Et tout regroupement communautaire, alors qu’il s’agit rarement de regroupements ethniques, mais souvent de passions communes, artistiques sportives, religieuses etc. est taxé de communautarisme.
De même le formidable échec de l’enseignement primaire et secondaire dans sa fonction de socialisation des jeunes est interprété comme un phénomène de violence de ceux-ci, auquel il ne faudrait répondre que par une augmentation du nombre de policiers, de places de prison et en général de punitions. Surveiller et punir, Michel Foucault a bien montré à quoi se réduisait l’idéal progressiste de la modernité.
Il se trouve qu’en cette période postmoderne, cette répression est inefficace.
Bien sûr les faits de violence d’élèves par rapport à leurs enseignants ont sans doute augmenté par rapport à une époque, dans laquelle il faut le dire seuls dix pour cent d’une classe d’âge suivait un enseignement secondaire.
Dès lors ne devrait-on pas, au contraire de cette condamnation abstraite d’un communautarisme supposé, se demander pourquoi il y a un tel fossé entre l’école et ses usagers, pourquoi il n’y a pas plus de proximité entre les enseignants et les élèves et leurs parents.
L’école, parents, enfants, enseignants et personnels scolaires ne souffrent-ils pas plutôt d’une absence d’appartenance à une communauté ? Quand la laïcité devient laïcisme et refus intolérant de toute manifestation d’une appartenance religieuse, quand les enseignants et les parents ne savent que se renvoyer les uns aux autres la responsabilité éducative, quand pour beaucoup d’enfants la classe n’est plus que l’attente de la fin de l’obligation scolaire, quand comme le disait déjà Marc Bloch, on ne forme pas les élèves, on les prépare à de examens et concours, doit-on s’étonner que les élèves s’agitent, et finissent par être agressifs ?

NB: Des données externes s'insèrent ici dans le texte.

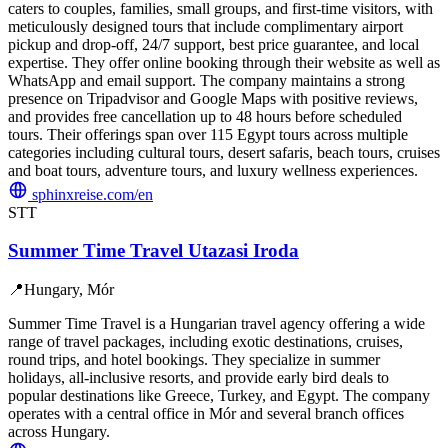
caters to couples, families, small groups, and first-time visitors, with
meticulously designed tours that include complimentary airport
pickup and drop-off, 24/7 support, best price guarantee, and local
expertise. They offer online booking through their website as well as
WhatsApp and email support. The company maintains a strong
presence on Tripadvisor and Google Maps with positive reviews,
and provides free cancellation up to 48 hours before scheduled
tours. Their offerings span over 115 Egypt tours across multiple
categories including cultural tours, desert safaris, beach tours, cruises
and boat tours, adventure tours, and luxury wellness experiences.
sphinxreise.com/en
STT
Summer Time Travel Utazasi Iroda
📍
Hungary, Mór
Summer Time Travel is a Hungarian travel agency offering a wide
range of travel packages, including exotic destinations, cruises,
round trips, and hotel bookings. They specialize in summer
holidays, all-inclusive resorts, and provide early bird deals to
popular destinations like Greece, Turkey, and Egypt. The company
operates with a central office in Mór and several branch offices
across Hungary.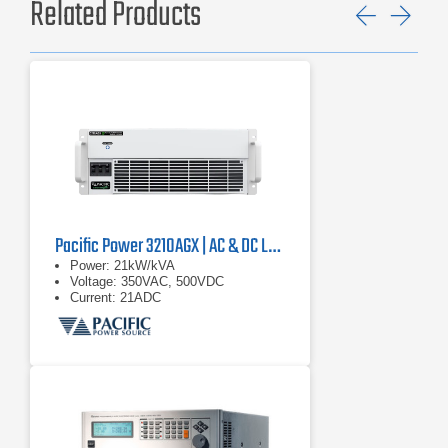
Related Products
Previ
Ne
Pacific Power 3210AGX | AC & DC Load/Power Supply | 21 kVA
Power: 21kW/kVA
Voltage: 350VAC, 500VDC
Current: 21ADC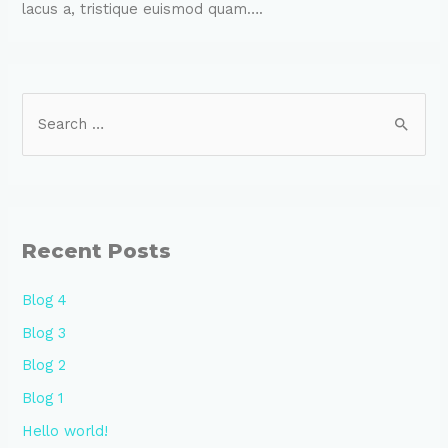
lacus a, tristique euismod quam….
Recent Posts
Blog 4
Blog 3
Blog 2
Blog 1
Hello world!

Alors que dans tous les secteurs, le travail en équipe, le travail collaboratif se développe, dans l’enseignement, le professeur est seul face à une classe, composée d’individus autonomes.
Qu’a-t-on proposé aux enseignants qui ne peuvent pas se faire entendre dans des classes dont la majorité des élèves se lève et parle continuellement ? qu’a-t-on offert aux enfants des quartiers difficiles qui voudraient profiter de l’enseignement, mais qui n’arrivent pas à travailler dans cette atmosphère survoltée ? Sait-on que dans nombre de classes, chaque enseignant doit exclure deux à trois élèves par cours pour pouvoir tenter de travailler ?
Et face à cela que propose l’institution ? des réformes continuelles des programmes, des gadgets tels la semaine de quatre ou cinq jours, des déclarations républicaines en diable.
A-t-on imaginé qu’on pourrait mettre devant une classe un enseignant et un ou deux assistants, pour permettre un travail différencié selon le niveau des groupes d’élèves ? A-ton pensé qu’on pourrait travailler sur une amélioration du cadre de vie des élèves, leur offrir des horaires stables (entrée et sortie aux mêmes heures chaque jour), des locaux adaptés (à chaque classe sa classe) ? A-t-on aidé les équipes éducatives qui tentent véritablement de développer une autre manière de former ces jeunes dont ni les familles, ni le contexte ne ressemblent en rien à ce qu’ont connu leurs aînés ?
C’est cela un idéal communautaire : adapter l’action publique à chaque situation, à chaque lieu, permettre que l’école dans son quartier soit une communauté de vie.
Et non pas exacerber les conflits et la répression.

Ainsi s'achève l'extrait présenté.